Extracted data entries
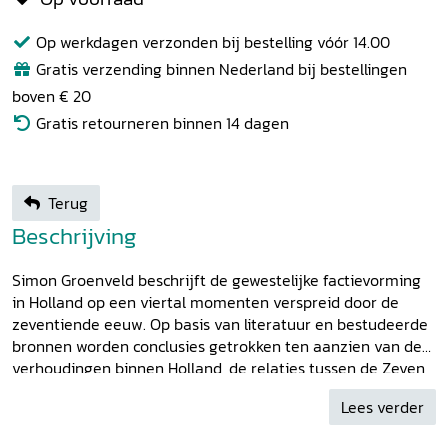
Op werkdagen verzonden bij bestelling vóór 14.00
Gratis verzending binnen Nederland bij bestellingen
boven € 20
Gratis retourneren binnen 14 dagen
Terug
Beschrijving
Simon Groenveld beschrijft de gewestelijke factievorming
in Holland op een viertal momenten verspreid door de
zeventiende eeuw. Op basis van literatuur en bestudeerde
bronnen worden conclusies getrokken ten aanzien van de
verhoudingen binnen Holland, de relaties tussen de Zeven
Provincies onderling en de rol van de prinsen van Oranje en
Lees verder
de Friese Nassaus binnen dit geheel. Wat betreft de
bovengewestelijke politieke groeperingen blijkt dat er geen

_Description of the task:_ Nothing should appear in the output except the lines from the one with "Lees verder" through the end of the records above, copied exactly.

_Solution for this problem:_
Lees verder
de Friese Nassaus binnen dit geheel. Wat betreft de
bovengewestelijke politieke groeperingen blijkt dat er geen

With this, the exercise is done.